In England the argument for some kind of bank began to gather momentum after the Glorious Revolution of 1688 when William of Orange and Queen Mary jointly ascended the throne of England. The political economist Sir William Petty had recognized from the example of the Dutch that successful credit-based trading could benefit a nation in many ways and help to enlarge its sphere of influence. He wrote in 1682 “What remedy is there if we have too little money? We must erect a Bank, which well computed doth almost double the effect of our coined money; and we have in England materials for a Bank which shall furnish stock enough to drive the trade of the commercial world”.
William Peter (1658-1710), the Scots entrepreneur proposed the successful scheme by which the Bank of England was founded. So, Paterson’s plan was accepted and the necessary Act passed. The public were invited to invest in the new project and it was these subscriptions totaling £ 1.2 million that were to be on-lent to Government in return for a Royal Charter.
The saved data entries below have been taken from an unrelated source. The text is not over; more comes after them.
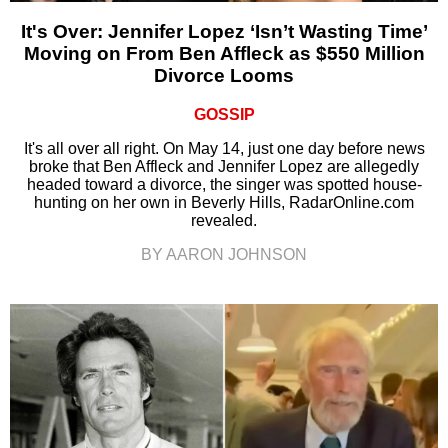
It's Over: Jennifer Lopez ‘Isn’t Wasting Time’
Moving on From Ben Affleck as $550 Million
Divorce Looms
GOSSIP
It's all over all right. On May 14, just one day before news
broke that Ben Affleck and Jennifer Lopez are allegedly
headed toward a divorce, the singer was spotted house-
hunting on her own in Beverly Hills, RadarOnline.com
revealed.
BY AARON JOHNSON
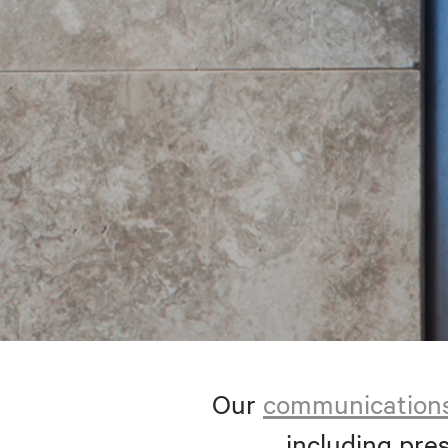
Our
communication
including pres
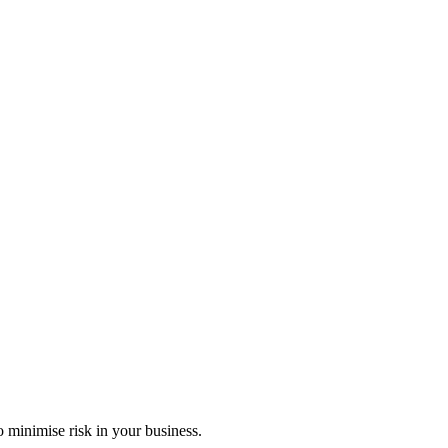
 minimise risk in your business.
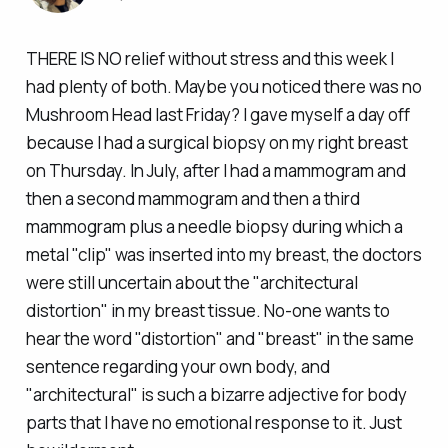
THERE IS NO relief without stress and this week I
had plenty of both. Maybe you noticed there was no
Mushroom Head last Friday? I gave myself a day off
because I had a surgical biopsy on my right breast
on Thursday. In July, after I had a mammogram and
then a second mammogram and then a
third
mammogram
plus
a needle biopsy during which a
metal "clip" was inserted into my breast, the doctors
were
still
uncertain about the "architectural
distortion" in my breast tissue. No-one wants to
hear the word "distortion" and "breast" in the same
sentence regarding your own body, and
"architectural" is such a bizarre adjective for body
parts that I have no emotional response to it. Just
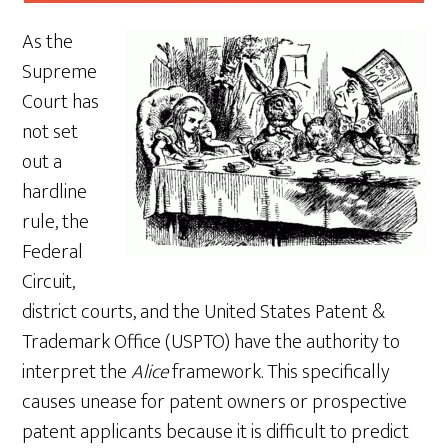
As the
Supreme
Court has
not set
out a
hardline
rule, the
Federal
Circuit,
district courts, and the United States Patent &
Trademark Office (USPTO) have the authority to
interpret the
Alice
framework. This specifically
causes unease for patent owners or prospective
patent applicants because it is difficult to predict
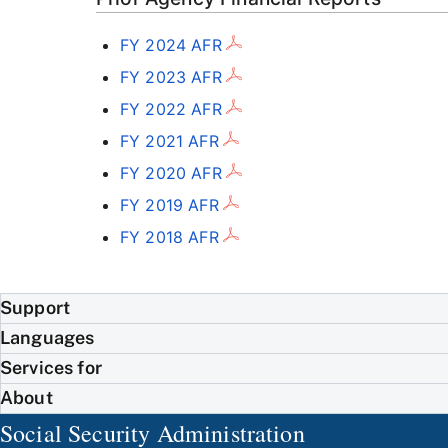
FY 2024 AFR
FY 2023 AFR
FY 2022 AFR
FY 2021 AFR
FY 2020 AFR
FY 2019 AFR
FY 2018 AFR
Support
Languages
Services for
About
Social Security Administration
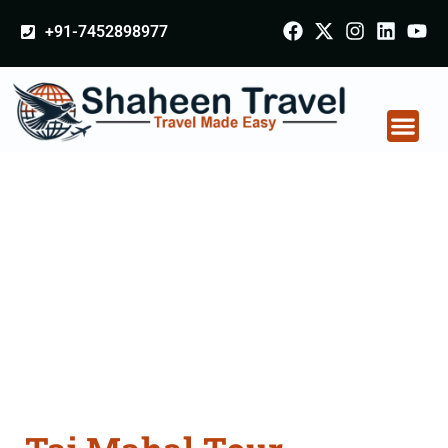
+91-7452898977
Taj Mahal Tour
Packages From
Gurgaon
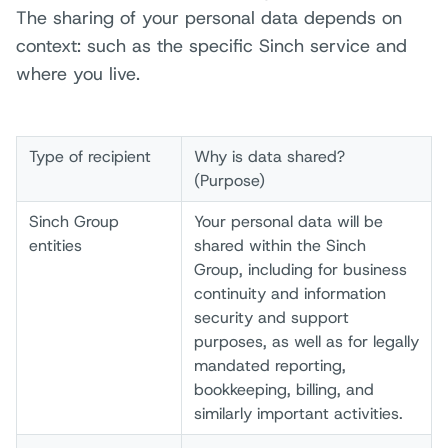
The sharing of your personal data depends on
context: such as the specific Sinch service and
where you live.
Type of recipient
Why is data shared?
(Purpose)
Sinch Group
Your personal data will be
entities
shared within the Sinch
Group, including for business
continuity and information
security and support
purposes, as well as for legally
mandated reporting,
bookkeeping, billing, and
similarly important activities.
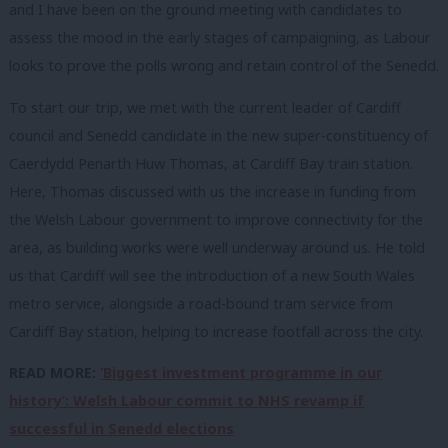
and I have been on the ground meeting with candidates to
assess the mood in the early stages of campaigning, as Labour
looks to prove the polls wrong and retain control of the Senedd.
To start our trip, we met with the current leader of Cardiff
council and Senedd candidate in the new super-constituency of
Caerdydd Penarth Huw Thomas, at Cardiff Bay train station.
Here, Thomas discussed with us the increase in funding from
the Welsh Labour government to improve connectivity for the
area, as building works were well underway around us. He told
us that Cardiff will see the introduction of a new South Wales
metro service, alongside a road-bound tram service from
Cardiff Bay station, helping to increase footfall across the city.
READ MORE:
‘Biggest investment programme in our
history’: Welsh Labour commit to NHS revamp if
successful in Senedd elections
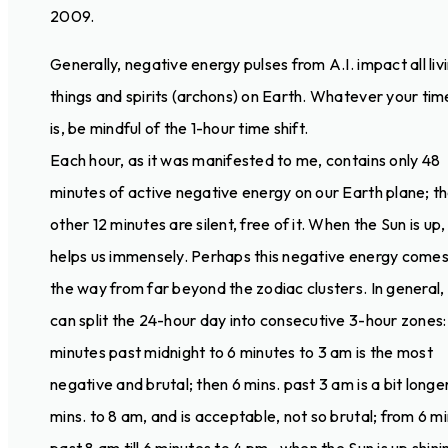
2009.
Generally, negative energy pulses from A.I. impact all liv
things and spirits (archons) on Earth. Whatever your ti
is, be mindful of the 1-hour time shift.
Each hour, as it was manifested to me, contains only 48
minutes of active negative energy on our Earth plane; t
other 12 minutes are silent, free of it. When the Sun is up, 
helps us immensely. Perhaps this negative energy comes 
the way from far beyond the zodiac clusters. In general,
can split the 24-hour day into consecutive 3-hour zones:
minutes past midnight to 6 minutes to 3 am is the most
negative and brutal; then 6 mins. past 3 am is a bit longer, 
mins. to 8 am, and is acceptable, not so brutal; from 6 m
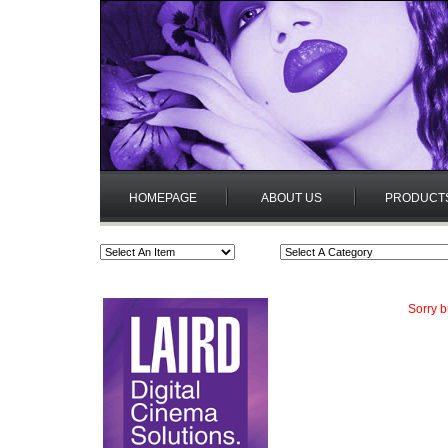
HOMEPAGE
ABOUT US
PRODUCT
Sorry b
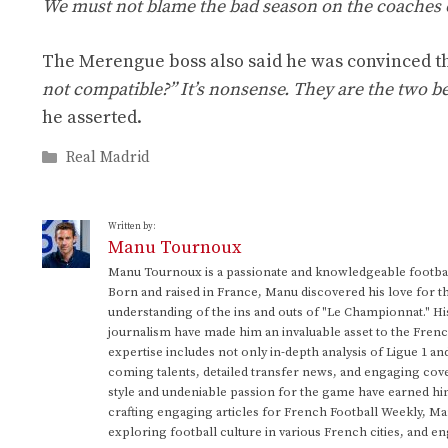
We must not blame the bad season on the coaches o
The Merengue boss also said he was convinced th
not compatible?” It’s nonsense. They are the two b
he asserted.
Categories
Real Madrid
Written by:
Manu Tournoux
Manu Tournoux is a passionate and knowledgeable football
Born and raised in France, Manu discovered his love for t
understanding of the ins and outs of "Le Championnat." Hi
journalism have made him an invaluable asset to the Frenc
expertise includes not only in-depth analysis of Ligue 1 an
coming talents, detailed transfer news, and engaging cove
style and undeniable passion for the game have earned h
crafting engaging articles for French Football Weekly, M
exploring football culture in various French cities, and en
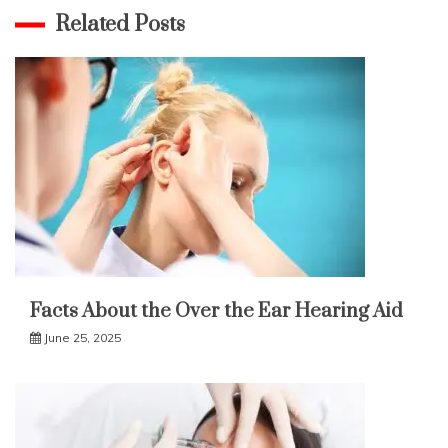
Related Posts
Facts About the Over the Ear Hearing Aid
June 25, 2025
The Government’s immediate motive for creating the Bank was its pressing need for money. Peterson himself said that the government accepted his proposal only “as a lame expedient for £ 1.2 million”. And for some time afterwards the Government saw the Bank in that light – renewals of its charter had to be paid for with loans, often painfully negotiated from the Bank to the Exchequer. There was little in the Act creating the Bank to hint at what it would become – certainly no suggestion of a central bank, scarcely a hint of banking at all. But the charter was enough. The Bank was big, it was incorporated with limited liability (extremely rare then) and it set out to take full advantage of this position.